● Brief
Reproduce only this part of the listing: the line with "mobilă. Sunt disponibile", plus every line after it through the last.

● Data extracts
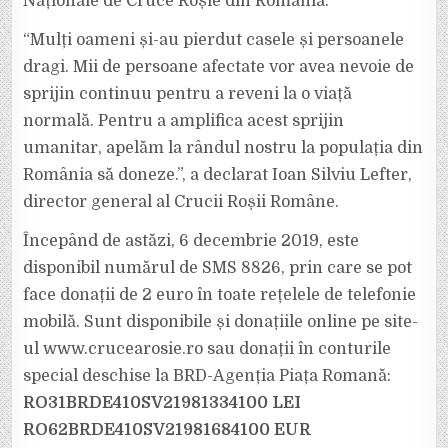
Naționale de Cruce Roșie din România.
“Mulți oameni și-au pierdut casele și persoanele
dragi. Mii de persoane afectate vor avea nevoie de
sprijin continuu pentru a reveni la o viață
normală. Pentru a amplifica acest sprijin
umanitar, apelăm la rândul nostru la populația din
România să doneze.”, a declarat Ioan Silviu Lefter,
director general al Crucii Roșii Române.
Începând de astăzi, 6 decembrie 2019, este
disponibil numărul de SMS 8826, prin care se pot
face donații de 2 euro în toate rețelele de telefonie
mobilă. Sunt disponibile și donațiile online pe site-
ul www.crucearosie.ro sau donații în conturile
special deschise la BRD-Agenția Piața Romană:
RO31BRDE410SV21981334100 LEI
RO62BRDE410SV21981684100 EUR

● Final answer
mobilă. Sunt disponibile și donațiile online pe site-
ul www.crucearosie.ro sau donații în conturile
special deschise la BRD-Agenția Piața Romană:
RO31BRDE410SV21981334100 LEI
RO62BRDE410SV21981684100 EUR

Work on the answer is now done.